Staderini non rinuncia a qualche piccola polemica. A cominciare da chi non ha voluto appoggiare la loro battaglia di trasparenza. “Abbiamo cercato di coinvolgere l’esponente in consiglio del Movimento 5 Stelle, ma non si è dimostrato interessato. Forse, come Grillo a livello nazionale, ha tutto l’interesse a far cancellare le nostre posizioni”.
Oltre a Tavolazzi, nel mirino del segretario finisce anche Simone Merli, accusa il segretario cittadino del Pd di aver avuto “una chiusura a priori nei nostri confronti negando la possibilità a una nostra iscritta che avevamo proposto come dirigente di ricoprire quella carica con la pretesa di inconciliabilità tra la nostra carica e quella che ricoprirebbe nella segreteria cittadina”.
“È curioso – punge Staderini – vedere come i due partiti che litigano tutti i giorni come antagonisti, si trovano alleati contri i radicali”.
A stretto giro di posta arriva la replica di Merli, che non ci sta a “risultare colui che, pensandola semplicemente diversamente dai radicali sulle modalità di gestione di un partito e dei rapporti con gli alleati, sia coalizzato contro di essi, essendo queste, affermazioni che non trovano nessuna ragionevole motivazione”.
“Premetto che diversi contenuti proposti recentemente dai radicali locali, trovano la mia condivisione – assicura Merli -, ciò non toglie che la modalità con la quale si cerca con noi un dialogo, non la condivido.
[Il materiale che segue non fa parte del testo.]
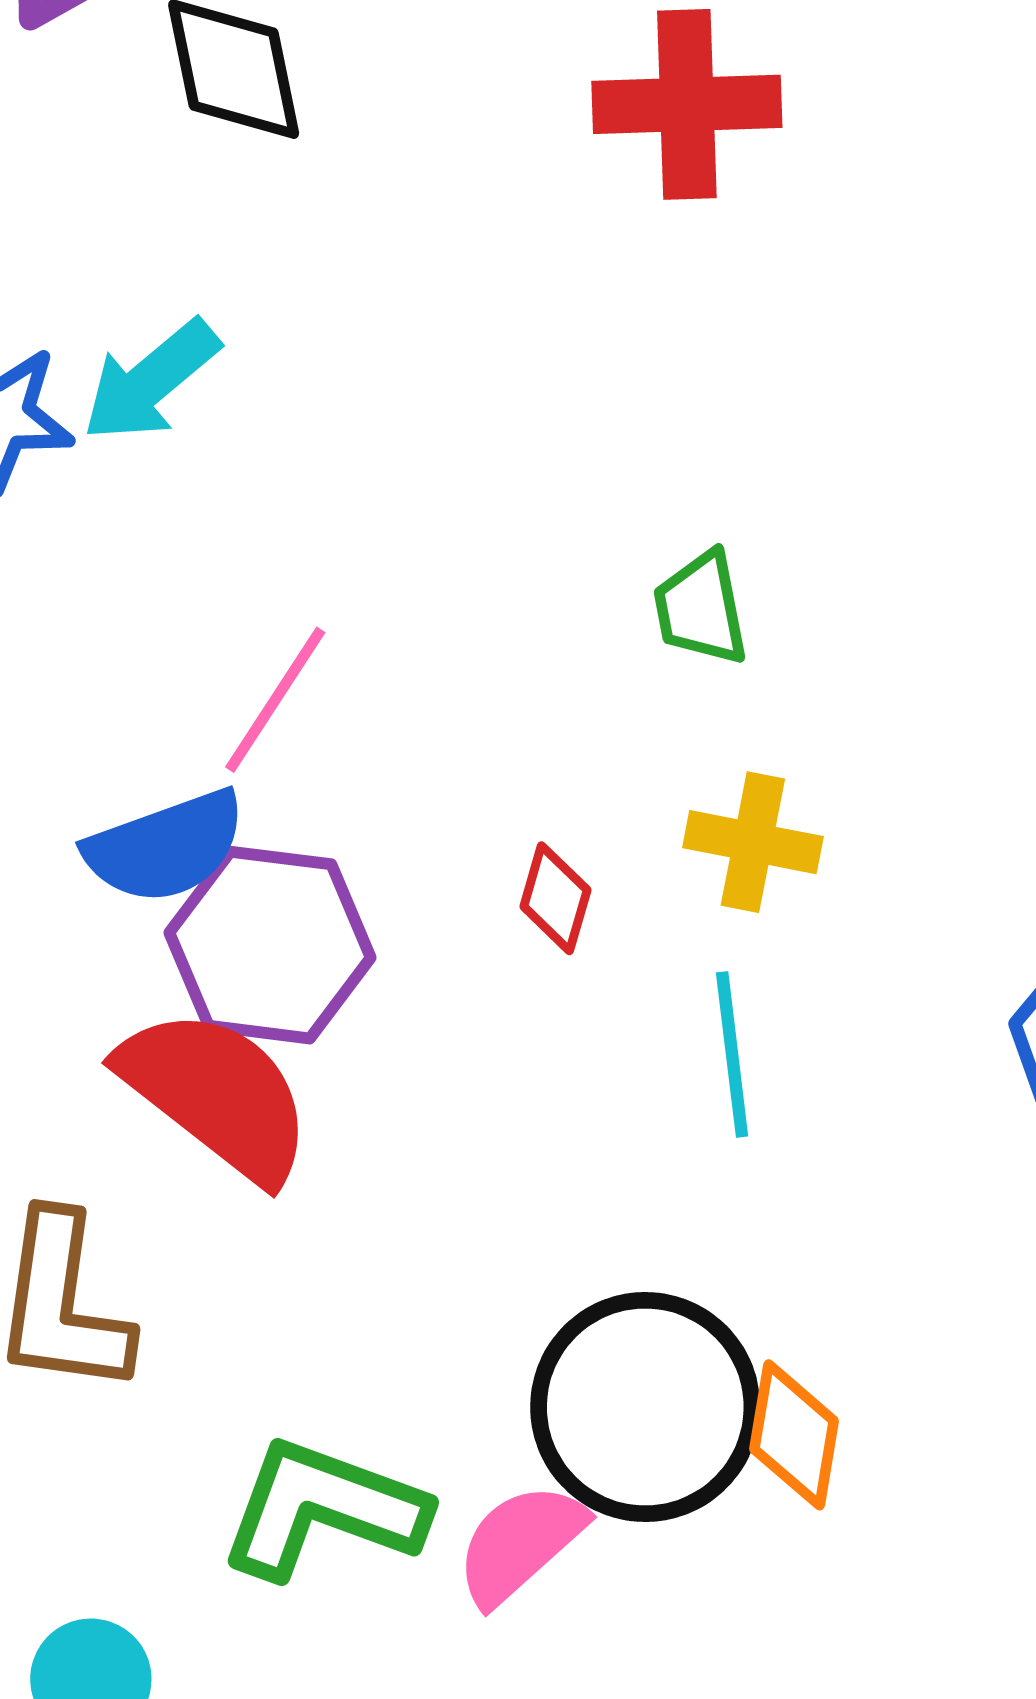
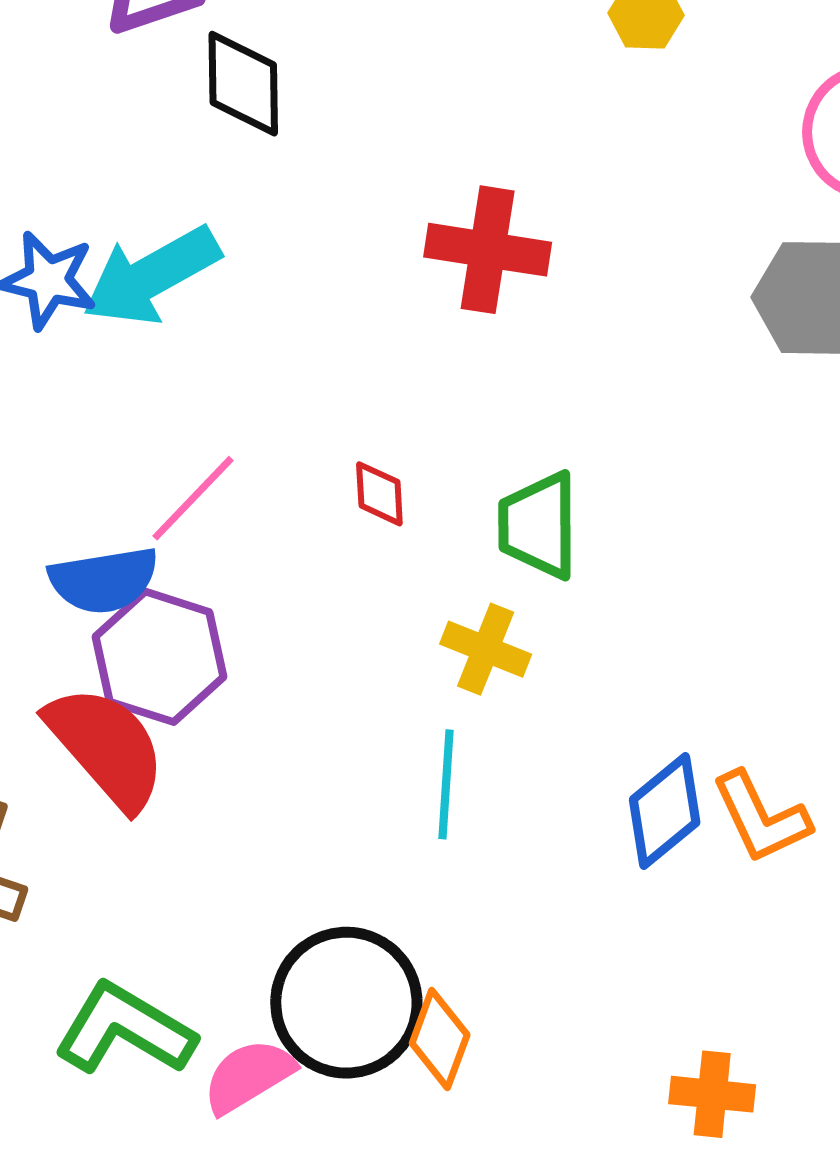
red cross: (687, 104) -> (488, 250), moved
cyan arrow: (151, 381) -> (151, 276), size x1.4
green trapezoid: (701, 608) -> (538, 525), moved, size x1.4
red diamond: (555, 898) -> (379, 494), moved, turned -30

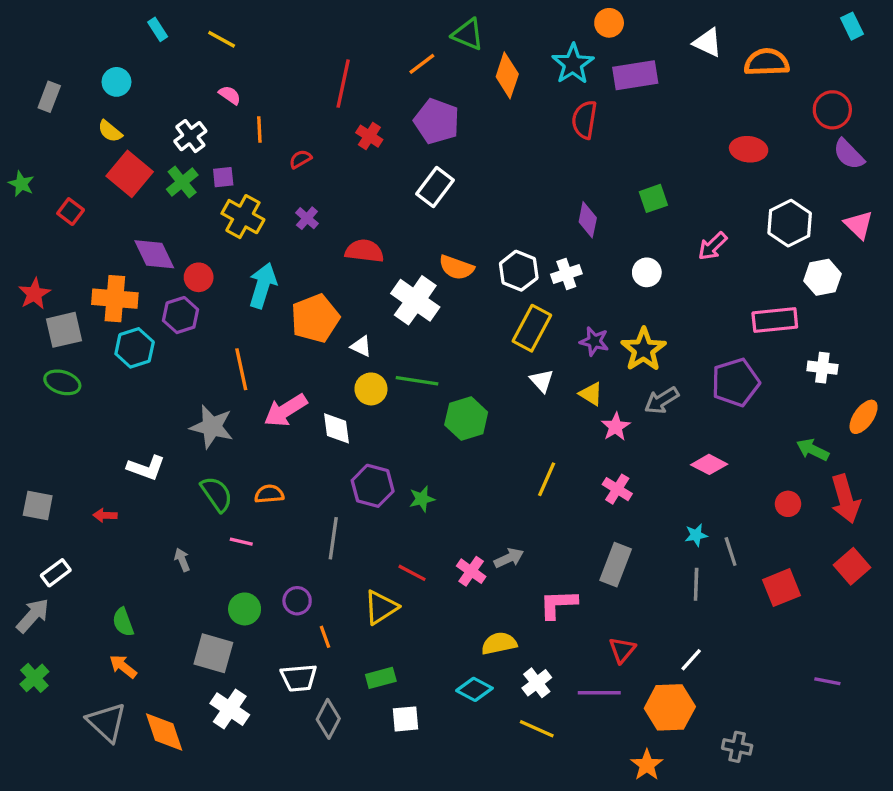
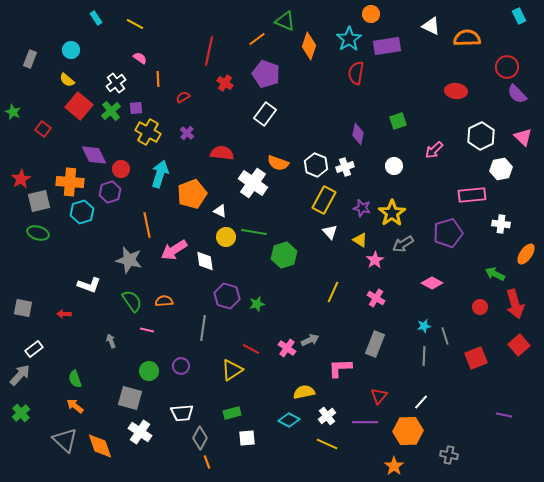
orange line: (325, 637) -> (207, 462), moved

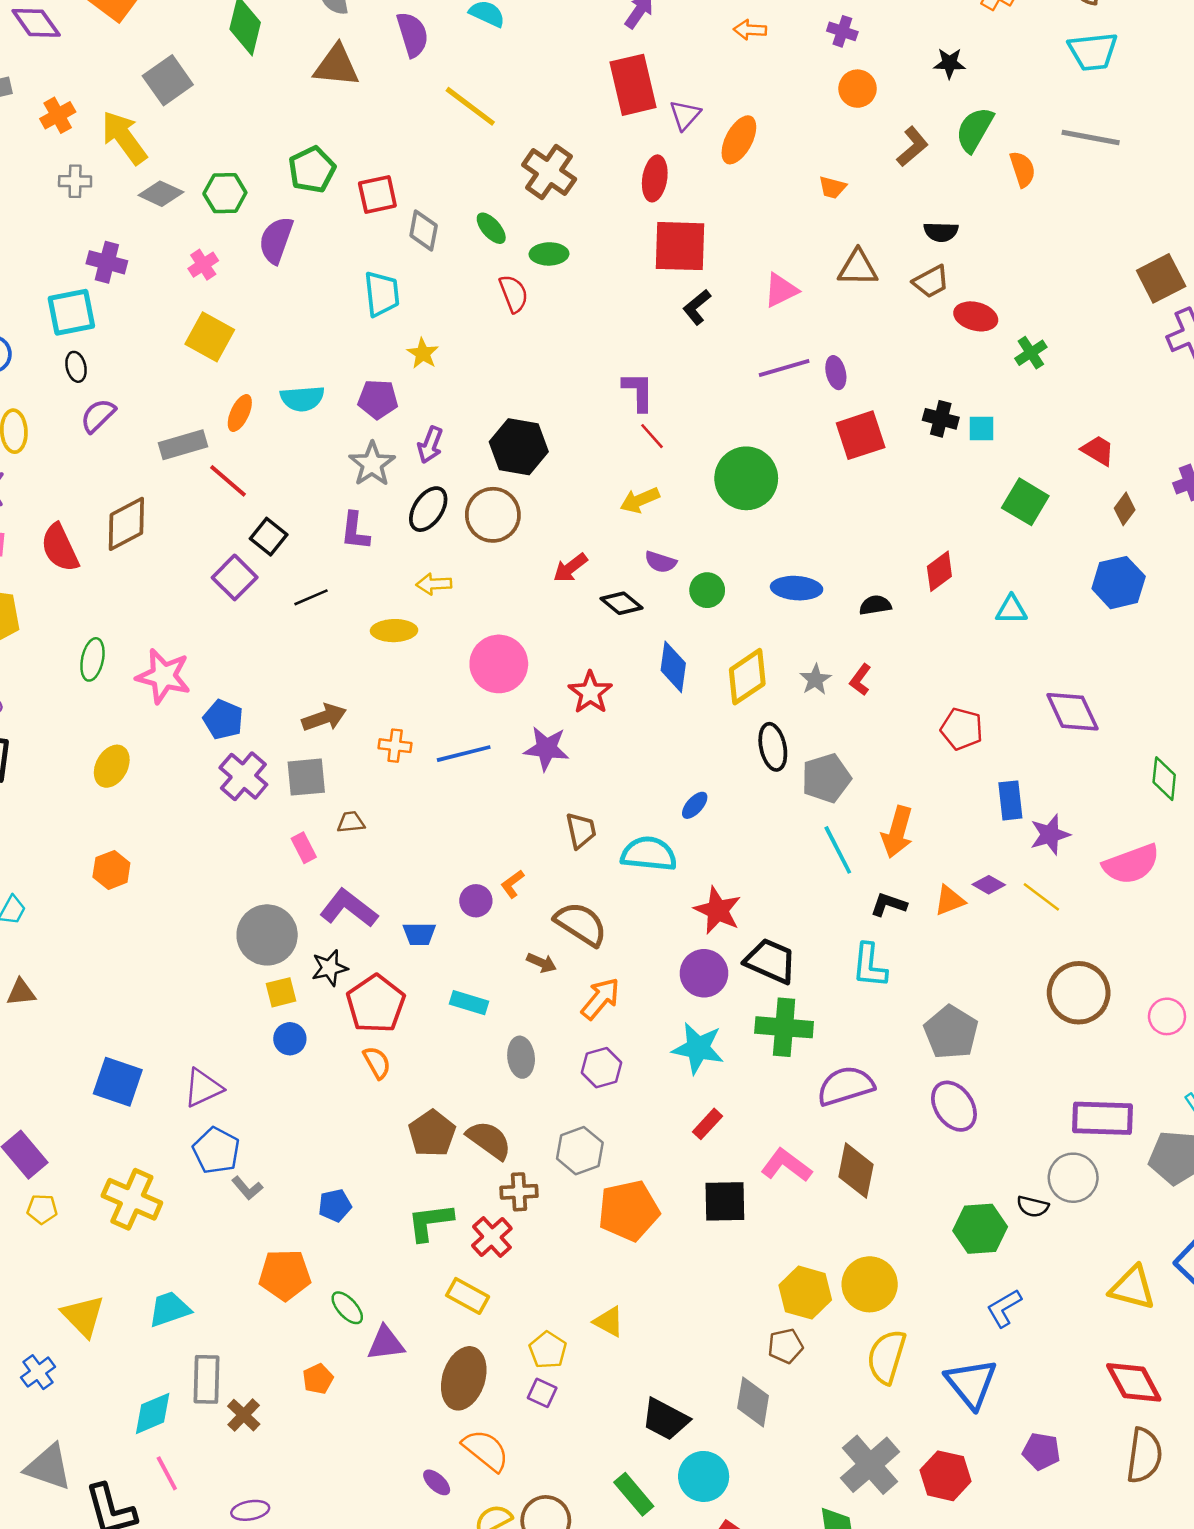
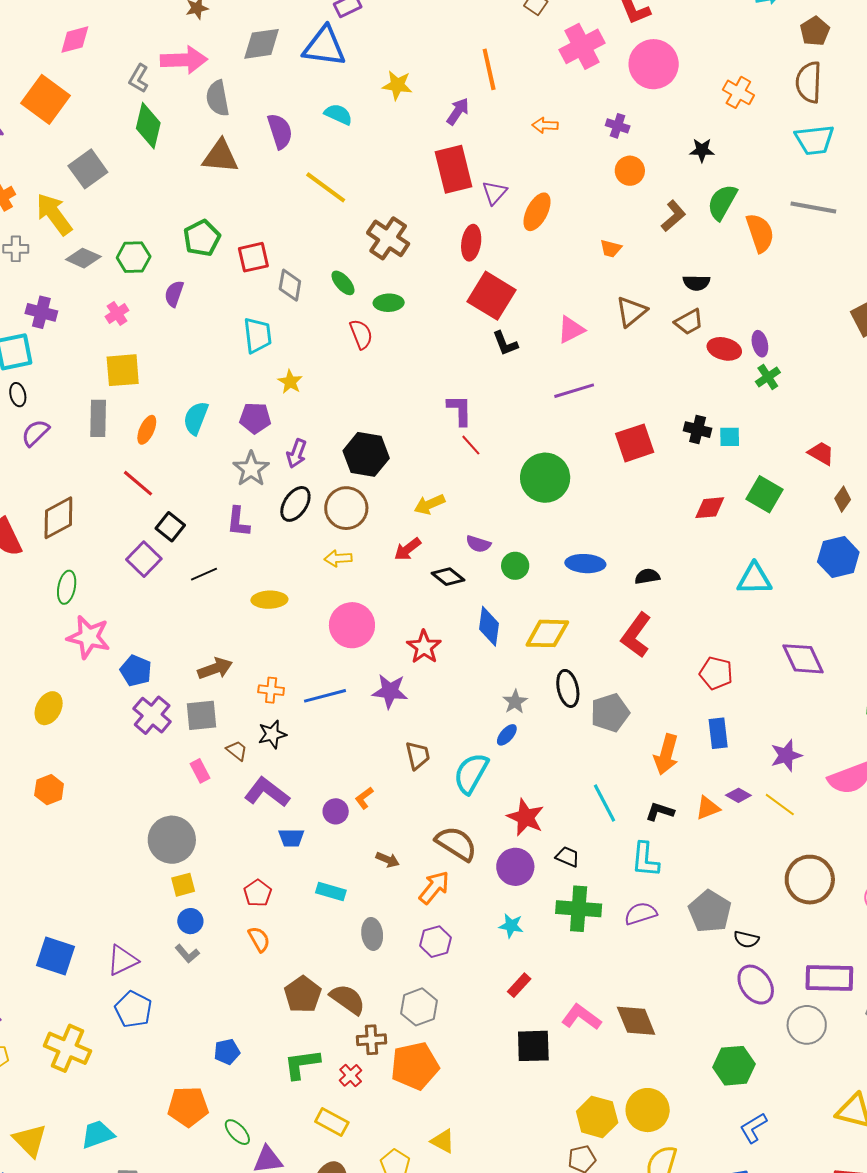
orange semicircle: (1022, 169) -> (760, 233), size x1.4
purple semicircle: (276, 240) -> (174, 294), size x0.7
red square: (680, 246) -> (491, 296), turned 30
brown triangle: (858, 268) -> (631, 311), turned -40
black L-shape: (697, 307) -> (505, 343), turned -72
yellow square: (210, 337) -> (123, 370), turned -33
purple ellipse: (836, 373) -> (760, 344), moved
cyan semicircle: (302, 399) -> (196, 418), turned 116
gray rectangle: (183, 445) -> (98, 418), moved, turned -72
yellow arrow: (640, 500) -> (429, 504), moved
red diamond: (939, 571) -> (710, 508), moved, turned 32
yellow arrow: (434, 584) -> (338, 558), moved
cyan triangle: (1011, 610) -> (754, 579), size x1.4
green ellipse: (92, 659) -> (67, 587), moved
yellow diamond: (747, 677) -> (547, 633), turned 36
gray star: (815, 680) -> (515, 702), moved
red L-shape: (860, 680) -> (636, 635), size x1.8
blue rectangle: (1010, 800) -> (718, 733), moved
brown trapezoid: (351, 822) -> (237, 750), turned 45
cyan line: (838, 850) -> (604, 803), moved
cyan semicircle: (649, 854) -> (471, 773), turned -66
purple L-shape: (349, 908) -> (267, 792), moved
brown semicircle: (581, 924) -> (456, 844), moved
black trapezoid: (770, 961) -> (567, 857), size x0.6
black star: (330, 968) -> (272, 734), moved
red pentagon: (376, 1004) -> (258, 893), size x0.6
cyan star: (698, 1048) -> (511, 926), size x0.6
purple semicircle: (846, 1086) -> (641, 914), moved, size x0.7
purple ellipse: (954, 1106) -> (756, 985), moved
brown diamond: (856, 1171) -> (636, 1021), turned -33
gray L-shape: (247, 1188) -> (187, 954), moved
black semicircle: (1033, 1206) -> (746, 939), moved
orange pentagon: (629, 1211) -> (415, 1066), moved
red cross: (492, 1237) -> (351, 1075), size x0.7

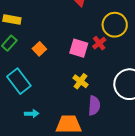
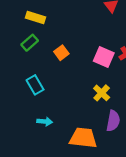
cyan rectangle: (19, 81) -> (35, 85), size x0.7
Continuo a ritenere, non solo poiché sostenuto dal Capo I art.2 comma 9 dello Statuto, ma per convinzione politica, che un dirigente politico di un partito, possa e debba esserlo di un solo partito, riterrei anomalo il contrario. Ciò che non significa escludere il dialogo, bensì attuarlo distinguendo appartenenze e responsabilità. Il dirigente politico a cui è stato chiesto di esser dirigente dei radicali, è libero di compiere la sua scelta, io, da segretario, libero di compiere la mia”.